Educators Need Tools for Advocacy

Young adult literature is worth teaching because it is relevant, appealing, complex, and connected to the wider political and literary landscape. This has never been more true than now, in our current era of censorship.

Today, in the face of censorship, Buehler aims to share information with teachers to help them understand who and what is behind the current movement to ban books.

Understanding how book bans are connected to larger political forces is crucial for educators as we strategize ways to advocate for books that we know kids need.”

Jennifer Buehler, Ph.D.

Conservative groups and their spokespeople have constructed a false narrative about diverse literature that flies in the face of what these books actually are and what they do for readers. 

It is important to know that a small number of people, fueled by conservative political groups, are responsible for these challenges. The majority of parents oppose censorship. And yet the bans continue. Instead of teachers and librarians, it is would-be censors who currently dominate the conversation about what should be read and by whom. These individuals, and the groups that back them, often have not read the books they seek to ban and yet, in too many communities, they control the story. 

Buehler believes that at this moment more than ever before, diverse books need advocates, and teachers of young adult literature need tools for the work of advocacy.
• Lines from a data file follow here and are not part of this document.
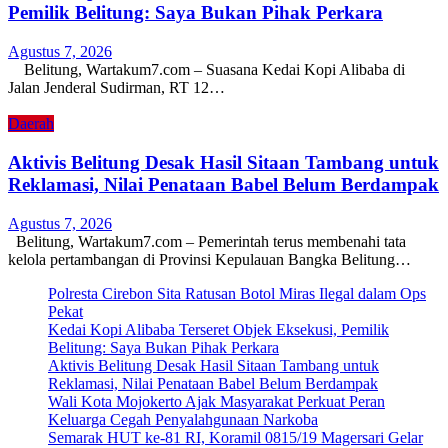
Pemilik Belitung: Saya Bukan Pihak Perkara
Agustus 7, 2026
Belitung, Wartakum7.com – Suasana Kedai Kopi Alibaba di
Jalan Jenderal Sudirman, RT 12…
Daerah
Aktivis Belitung Desak Hasil Sitaan Tambang untuk
Reklamasi, Nilai Penataan Babel Belum Berdampak
Agustus 7, 2026
Belitung, Wartakum7.com – Pemerintah terus membenahi tata
kelola pertambangan di Provinsi Kepulauan Bangka Belitung…
Polresta Cirebon Sita Ratusan Botol Miras Ilegal dalam Ops
Pekat
Kedai Kopi Alibaba Terseret Objek Eksekusi, Pemilik
Belitung: Saya Bukan Pihak Perkara
Aktivis Belitung Desak Hasil Sitaan Tambang untuk
Reklamasi, Nilai Penataan Babel Belum Berdampak
Wali Kota Mojokerto Ajak Masyarakat Perkuat Peran
Keluarga Cegah Penyalahgunaan Narkoba
Semarak HUT ke-81 RI, Koramil 0815/19 Magersari Gelar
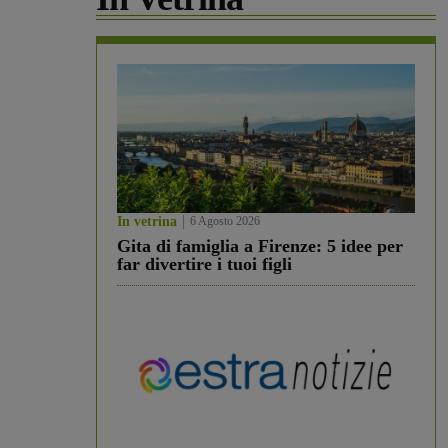
In vetrina
6 Agosto 2026
Gita di famiglia a Firenze: 5 idee per
far divertire i tuoi figli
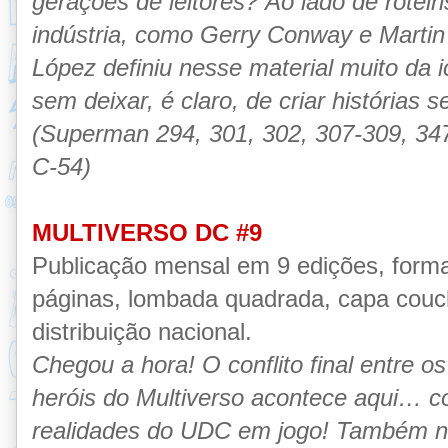
gerações de leitores? Ao lado de rotei
indústria, como Gerry Conway e Martin
López definiu nesse material muito da 
sem deixar, é claro, de criar histórias 
(Superman 294, 301, 302, 307-309, 347 
C-54)
MULTIVERSO DC #9
Publicação mensal em 9 edições, form
páginas, lombada quadrada, capa couché
distribuição nacional.
Chegou a hora! O conflito final entre os
heróis do Multiverso acontece aqui… co
realidades do UDC em jogo! Também ne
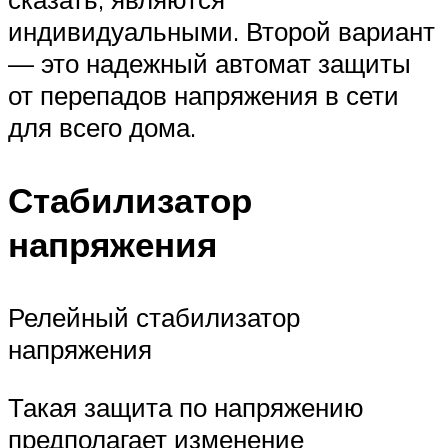
индивидуальными. Второй вариант
— это надежный автомат защиты
от перепадов напряжения в сети
для всего дома.
Стабилизатор
напряжения
Релейный стабилизатор
напряжения
Такая защита по напряжению
предполагает изменение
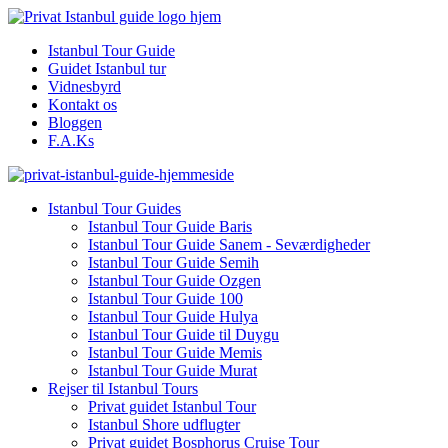
Istanbul Tour Guide
Guidet Istanbul tur
Vidnesbyrd
Kontakt os
Bloggen
F.A.Ks
Istanbul Tour Guides
Istanbul Tour Guide Baris
Istanbul Tour Guide Sanem - Seværdigheder
Istanbul Tour Guide Semih
Istanbul Tour Guide Ozgen
Istanbul Tour Guide 100
Istanbul Tour Guide Hulya
Istanbul Tour Guide til Duygu
Istanbul Tour Guide Memis
Istanbul Tour Guide Murat
Rejser til Istanbul Tours
Privat guidet Istanbul Tour
Istanbul Shore udflugter
Privat guidet Bosphorus Cruise Tour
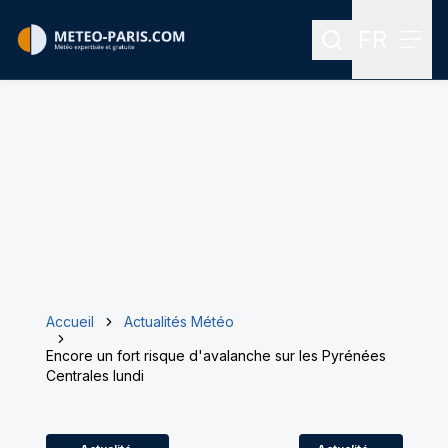
FR
Rechercher
Menu
Menu des
Accueil
Actualités Météo
Encore un fort risque d'avalanche sur les Pyrénées
Centrales lundi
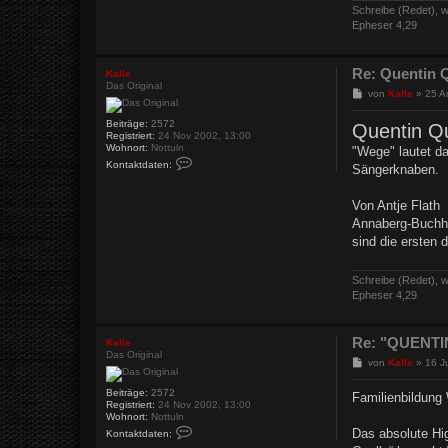
K
Schreibe (Redet), w
a
Epheser 4,29
l
l
e
Re: Quentin Q
Kalle
Das Original
B
von
Kalle
»
25 A
e
i
Beiträge:
2572
Quentin Qu
t
Registriert:
24 Nov 2002, 13:00
r
Wohnort:
Nottuln
"Wege" lautet d
a
K
Kontaktdaten:
Sängerknaben.
o
g
n
t
Von Antje Flath
a
k
Annaberg-Buchho
t
sind die ersten 
d
a
t
e
Schreibe (Redet), w
n
Epheser 4,29
v
o
n
K
Re: "QUENTIN
Kalle
a
Das Original
B
l
von
Kalle
»
16 J
l
e
e
i
Beiträge:
2572
Familienbildung
t
Registriert:
24 Nov 2002, 13:00
r
Wohnort:
Nottuln
a
K
Das absolute Hig
Kontaktdaten:
o
g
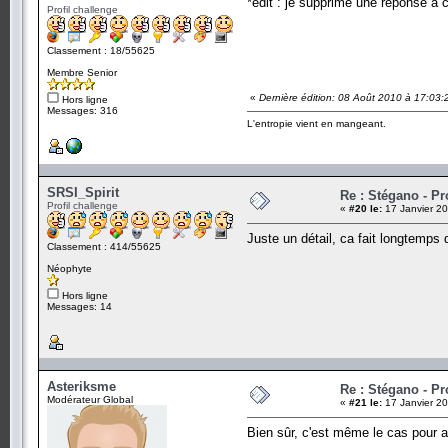
*edit : je supprime une réponse à c
Profil challenge
Classement : 18/55625
Membre Senior
«
Dernière édition: 08 Août 2010 à 17:03:
Hors ligne
Messages: 316
L'entropie vient en mangeant.
SRSI_Spirit
Re : Stégano - P
Profil challenge
«
#20 le:
17 Janvier 20
Juste un détail, ca fait longtemps 
Classement : 414/55625
Néophyte
Hors ligne
Messages: 14
Asteriksme
Re : Stégano - P
Modérateur Global
«
#21 le:
17 Janvier 20
Bien sûr, c'est même le cas pour au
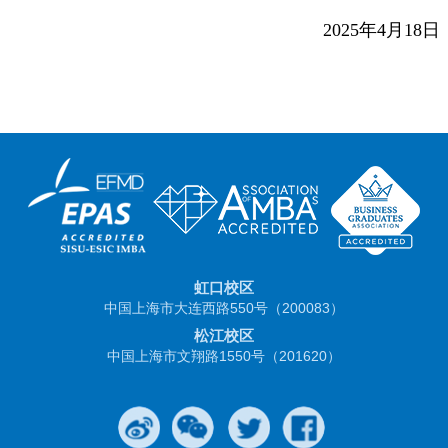
2025
年
4
月
18
日
虹口校区
中国上海市大连西路550号（200083）
松江校区
中国上海市文翔路1550号（201620）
Knowledgeable educators who are prepared to respond in the moment to attacks on diverse literature can help to take back the story about diverse books and the reasons we teach them.

Buehler points out that, “Whether the classroom space is in high school or college, and whether the audience is students, colleagues, administrators, parents, or the general public, talking points serve as a useful tool for educators who need to marshal support for YA lit in the curriculum.” 

Talking Points Provide Guidance in the Conversation

According to Buehler, “Knowing why we teach diverse books is one thing; being ready to respond in the moment to attacks on diverse titles is also a necessary part of the work.” When those on the other side, even those who are well-intentioned, make the case for censorship of diverse books for young people, Buehler offers the following responses to provide a way to reframe the debate.

Buehler reminds us that we need to defend diverse literature — especially young adult literature — on behalf of all students. She believes that with talking points to help us reframe the conversation, we will be more prepared for the work of advocacy.